Dataset records
#####

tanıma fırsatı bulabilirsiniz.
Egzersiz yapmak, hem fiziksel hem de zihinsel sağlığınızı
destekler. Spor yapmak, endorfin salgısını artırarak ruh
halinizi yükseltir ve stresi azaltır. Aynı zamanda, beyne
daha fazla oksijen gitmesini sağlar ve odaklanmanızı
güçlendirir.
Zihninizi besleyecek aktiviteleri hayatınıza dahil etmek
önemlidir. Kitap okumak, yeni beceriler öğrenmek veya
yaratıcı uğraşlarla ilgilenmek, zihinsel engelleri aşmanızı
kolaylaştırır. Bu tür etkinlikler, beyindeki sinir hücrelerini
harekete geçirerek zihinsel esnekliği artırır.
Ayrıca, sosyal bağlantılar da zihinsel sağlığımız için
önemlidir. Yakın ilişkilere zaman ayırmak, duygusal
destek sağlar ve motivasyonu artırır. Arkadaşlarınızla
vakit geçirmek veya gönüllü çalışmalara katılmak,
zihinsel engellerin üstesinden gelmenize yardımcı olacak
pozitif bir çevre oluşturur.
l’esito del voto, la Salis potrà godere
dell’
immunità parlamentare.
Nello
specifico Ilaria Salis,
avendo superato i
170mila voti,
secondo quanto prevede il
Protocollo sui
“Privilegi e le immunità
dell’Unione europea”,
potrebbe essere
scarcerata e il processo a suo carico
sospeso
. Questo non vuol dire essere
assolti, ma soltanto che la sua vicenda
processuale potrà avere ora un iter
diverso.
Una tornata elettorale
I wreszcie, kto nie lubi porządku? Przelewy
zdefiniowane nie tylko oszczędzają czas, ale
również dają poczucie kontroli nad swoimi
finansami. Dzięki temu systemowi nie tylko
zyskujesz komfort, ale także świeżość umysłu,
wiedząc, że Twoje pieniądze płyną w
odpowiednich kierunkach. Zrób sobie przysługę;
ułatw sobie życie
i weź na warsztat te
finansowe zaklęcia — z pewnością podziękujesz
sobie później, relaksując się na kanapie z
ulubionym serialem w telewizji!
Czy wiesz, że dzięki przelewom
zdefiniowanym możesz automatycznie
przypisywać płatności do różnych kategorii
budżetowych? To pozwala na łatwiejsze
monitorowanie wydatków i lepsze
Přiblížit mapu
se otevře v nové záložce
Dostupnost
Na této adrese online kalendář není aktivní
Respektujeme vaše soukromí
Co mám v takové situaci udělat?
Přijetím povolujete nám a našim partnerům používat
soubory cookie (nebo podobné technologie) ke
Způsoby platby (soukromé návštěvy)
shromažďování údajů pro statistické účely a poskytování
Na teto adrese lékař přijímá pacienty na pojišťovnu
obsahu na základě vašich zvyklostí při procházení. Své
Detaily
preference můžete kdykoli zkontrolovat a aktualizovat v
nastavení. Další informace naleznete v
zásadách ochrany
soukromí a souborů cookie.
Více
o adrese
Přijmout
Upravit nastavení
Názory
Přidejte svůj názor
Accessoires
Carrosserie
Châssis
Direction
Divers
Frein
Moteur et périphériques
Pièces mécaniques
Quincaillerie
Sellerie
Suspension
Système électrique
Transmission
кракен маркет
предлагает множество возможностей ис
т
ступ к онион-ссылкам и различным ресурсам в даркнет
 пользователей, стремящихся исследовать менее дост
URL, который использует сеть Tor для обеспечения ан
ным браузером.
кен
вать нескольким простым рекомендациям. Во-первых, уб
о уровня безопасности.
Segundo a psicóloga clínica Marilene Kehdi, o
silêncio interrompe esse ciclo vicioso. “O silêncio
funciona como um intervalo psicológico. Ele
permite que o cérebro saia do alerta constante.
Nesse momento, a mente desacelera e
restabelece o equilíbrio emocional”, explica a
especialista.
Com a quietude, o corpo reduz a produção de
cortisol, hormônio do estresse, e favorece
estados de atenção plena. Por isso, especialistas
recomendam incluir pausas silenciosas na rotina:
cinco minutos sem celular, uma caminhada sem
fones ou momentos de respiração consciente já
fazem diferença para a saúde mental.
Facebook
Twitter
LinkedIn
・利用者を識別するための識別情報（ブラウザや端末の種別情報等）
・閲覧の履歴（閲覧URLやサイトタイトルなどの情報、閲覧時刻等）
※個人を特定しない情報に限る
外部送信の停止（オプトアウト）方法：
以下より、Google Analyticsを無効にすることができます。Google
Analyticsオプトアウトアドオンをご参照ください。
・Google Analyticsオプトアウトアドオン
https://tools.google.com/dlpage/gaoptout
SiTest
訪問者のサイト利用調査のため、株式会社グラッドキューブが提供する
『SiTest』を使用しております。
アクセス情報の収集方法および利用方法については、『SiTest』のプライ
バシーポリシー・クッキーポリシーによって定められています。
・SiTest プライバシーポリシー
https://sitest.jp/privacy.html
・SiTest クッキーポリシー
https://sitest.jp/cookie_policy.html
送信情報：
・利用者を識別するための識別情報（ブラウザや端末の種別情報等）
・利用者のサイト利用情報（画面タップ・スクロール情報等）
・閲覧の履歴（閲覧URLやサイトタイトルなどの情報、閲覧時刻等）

#####

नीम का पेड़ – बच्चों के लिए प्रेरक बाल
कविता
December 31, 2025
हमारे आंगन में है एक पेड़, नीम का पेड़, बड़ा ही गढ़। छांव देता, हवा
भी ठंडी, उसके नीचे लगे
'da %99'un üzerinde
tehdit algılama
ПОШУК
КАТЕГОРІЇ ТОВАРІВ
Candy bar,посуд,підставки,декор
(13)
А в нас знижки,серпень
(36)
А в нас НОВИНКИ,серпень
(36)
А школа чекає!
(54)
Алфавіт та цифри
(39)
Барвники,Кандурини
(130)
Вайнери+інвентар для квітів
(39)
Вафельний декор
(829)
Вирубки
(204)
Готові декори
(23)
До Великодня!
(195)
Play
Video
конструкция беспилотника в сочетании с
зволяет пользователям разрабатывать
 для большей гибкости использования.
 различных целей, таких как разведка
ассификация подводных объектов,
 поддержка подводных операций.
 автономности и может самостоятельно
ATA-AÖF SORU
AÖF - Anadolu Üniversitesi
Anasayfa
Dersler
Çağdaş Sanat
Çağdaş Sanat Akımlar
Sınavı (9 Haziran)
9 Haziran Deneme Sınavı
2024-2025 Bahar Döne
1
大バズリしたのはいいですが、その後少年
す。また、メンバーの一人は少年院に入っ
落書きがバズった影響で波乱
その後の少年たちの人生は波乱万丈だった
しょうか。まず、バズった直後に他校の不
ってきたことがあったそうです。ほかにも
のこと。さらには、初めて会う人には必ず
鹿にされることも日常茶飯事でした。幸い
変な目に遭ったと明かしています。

#####

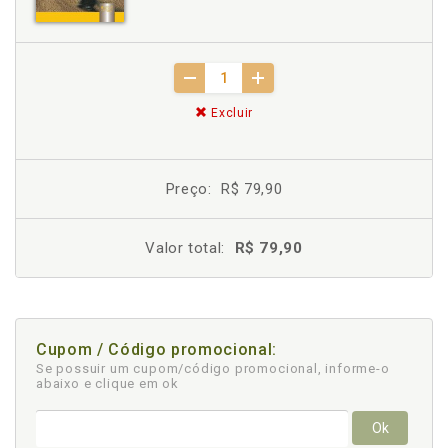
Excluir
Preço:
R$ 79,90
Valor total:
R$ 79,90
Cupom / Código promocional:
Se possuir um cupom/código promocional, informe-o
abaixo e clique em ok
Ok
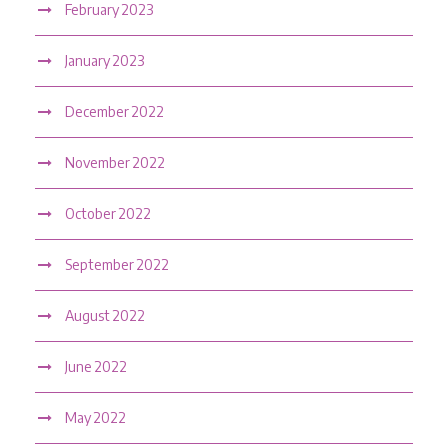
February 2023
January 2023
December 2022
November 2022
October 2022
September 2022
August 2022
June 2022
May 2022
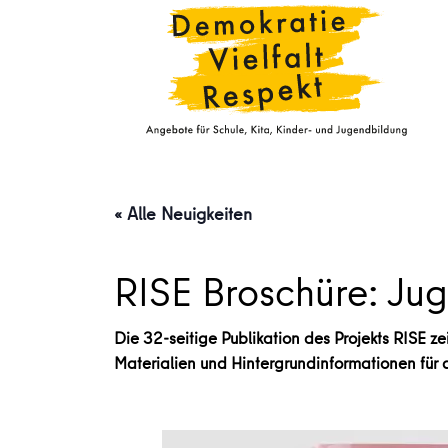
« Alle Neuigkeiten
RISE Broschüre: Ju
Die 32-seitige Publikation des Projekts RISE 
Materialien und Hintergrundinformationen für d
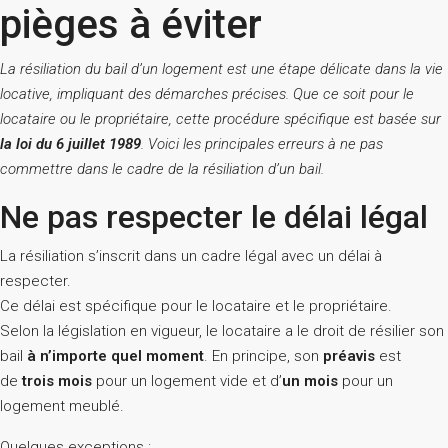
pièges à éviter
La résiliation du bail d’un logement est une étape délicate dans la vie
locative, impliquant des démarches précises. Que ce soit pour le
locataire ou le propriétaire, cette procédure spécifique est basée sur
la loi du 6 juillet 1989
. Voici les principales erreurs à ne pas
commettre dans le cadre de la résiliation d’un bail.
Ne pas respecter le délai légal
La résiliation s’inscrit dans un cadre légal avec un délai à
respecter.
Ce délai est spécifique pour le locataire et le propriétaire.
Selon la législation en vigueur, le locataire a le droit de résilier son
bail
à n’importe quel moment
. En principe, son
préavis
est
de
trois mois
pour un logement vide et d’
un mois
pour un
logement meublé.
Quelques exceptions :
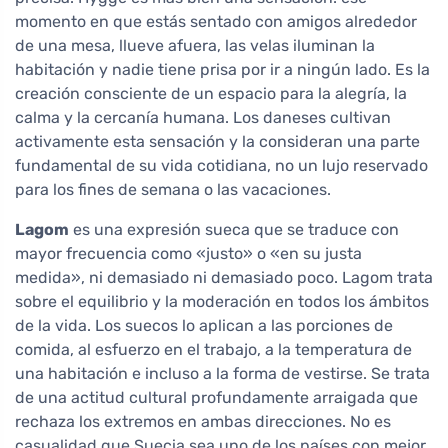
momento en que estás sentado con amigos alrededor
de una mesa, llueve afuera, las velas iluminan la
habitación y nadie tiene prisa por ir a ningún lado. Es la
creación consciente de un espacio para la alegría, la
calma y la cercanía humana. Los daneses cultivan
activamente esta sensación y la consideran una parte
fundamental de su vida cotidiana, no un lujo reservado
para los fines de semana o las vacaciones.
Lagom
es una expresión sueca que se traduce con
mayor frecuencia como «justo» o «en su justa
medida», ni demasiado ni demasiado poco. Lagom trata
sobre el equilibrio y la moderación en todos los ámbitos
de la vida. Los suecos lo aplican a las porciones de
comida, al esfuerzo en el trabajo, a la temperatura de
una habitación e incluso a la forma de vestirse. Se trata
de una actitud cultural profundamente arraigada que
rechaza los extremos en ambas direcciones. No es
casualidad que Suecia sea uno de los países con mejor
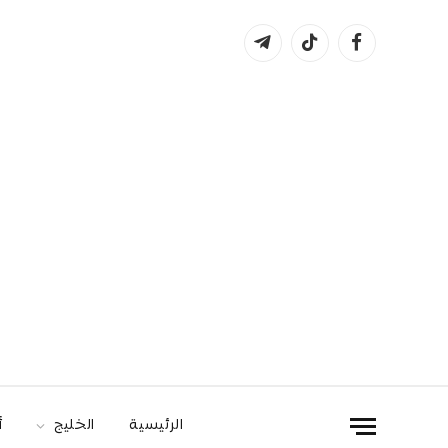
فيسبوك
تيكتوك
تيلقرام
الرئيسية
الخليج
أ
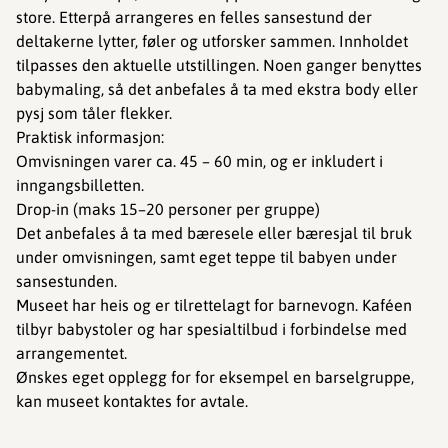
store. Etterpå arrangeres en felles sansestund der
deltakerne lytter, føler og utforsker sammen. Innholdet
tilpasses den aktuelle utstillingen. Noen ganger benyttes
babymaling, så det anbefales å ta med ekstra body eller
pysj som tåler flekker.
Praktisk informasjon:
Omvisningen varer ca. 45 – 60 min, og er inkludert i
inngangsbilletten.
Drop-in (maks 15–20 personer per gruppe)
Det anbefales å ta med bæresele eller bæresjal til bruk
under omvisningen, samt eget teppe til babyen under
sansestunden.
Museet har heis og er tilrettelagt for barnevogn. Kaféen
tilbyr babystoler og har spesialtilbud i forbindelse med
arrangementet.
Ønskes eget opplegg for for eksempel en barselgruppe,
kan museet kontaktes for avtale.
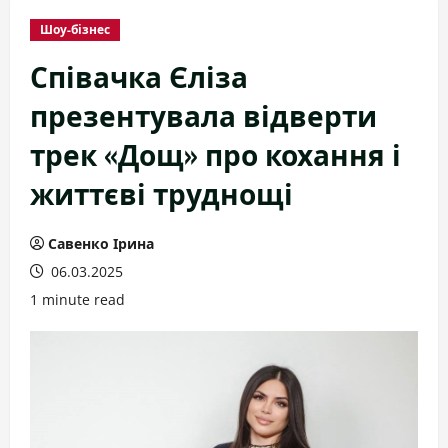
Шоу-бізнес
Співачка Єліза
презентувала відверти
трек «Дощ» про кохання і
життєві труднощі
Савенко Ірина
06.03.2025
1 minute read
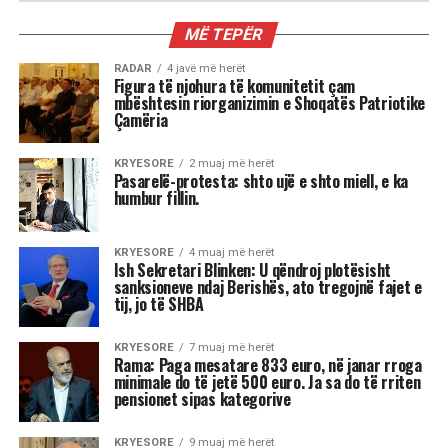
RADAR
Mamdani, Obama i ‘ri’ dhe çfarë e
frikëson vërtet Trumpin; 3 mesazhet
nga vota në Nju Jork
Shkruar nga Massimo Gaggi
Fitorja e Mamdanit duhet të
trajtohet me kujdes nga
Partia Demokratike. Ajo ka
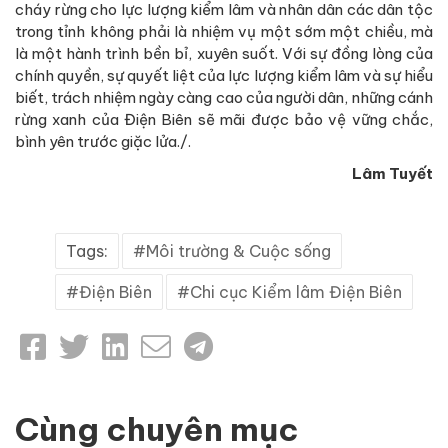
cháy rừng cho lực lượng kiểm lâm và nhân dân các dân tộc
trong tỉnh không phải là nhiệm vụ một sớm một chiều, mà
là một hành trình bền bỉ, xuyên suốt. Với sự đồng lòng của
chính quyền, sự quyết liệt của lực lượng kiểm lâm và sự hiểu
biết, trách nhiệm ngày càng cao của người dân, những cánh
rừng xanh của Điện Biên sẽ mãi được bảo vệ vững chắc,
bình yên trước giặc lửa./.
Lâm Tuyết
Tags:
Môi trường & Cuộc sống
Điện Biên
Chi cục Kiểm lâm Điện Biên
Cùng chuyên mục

#####

*YOUR TASK*. Nothing should appear in the answer except the lines above from the line with "А в нас знижки,серпень" through the line with "落書きがバズった影響で波乱", both included, written out exactly.

*EXERCISE SOLUTION*.
А в нас знижки,серпень
(36)
А в нас НОВИНКИ,серпень
(36)
А школа чекає!
(54)
Алфавіт та цифри
(39)
Барвники,Кандурини
(130)
Вайнери+інвентар для квітів
(39)
Вафельний декор
(829)
Вирубки
(204)
Готові декори
(23)
До Великодня!
(195)
Play
Video
конструкция беспилотника в сочетании с
зволяет пользователям разрабатывать
 для большей гибкости использования.
 различных целей, таких как разведка
ассификация подводных объектов,
 поддержка подводных операций.
 автономности и может самостоятельно
ATA-AÖF SORU
AÖF - Anadolu Üniversitesi
Anasayfa
Dersler
Çağdaş Sanat
Çağdaş Sanat Akımlar
Sınavı (9 Haziran)
9 Haziran Deneme Sınavı
2024-2025 Bahar Döne
1
大バズリしたのはいいですが、その後少年
す。また、メンバーの一人は少年院に入っ
落書きがバズった影響で波乱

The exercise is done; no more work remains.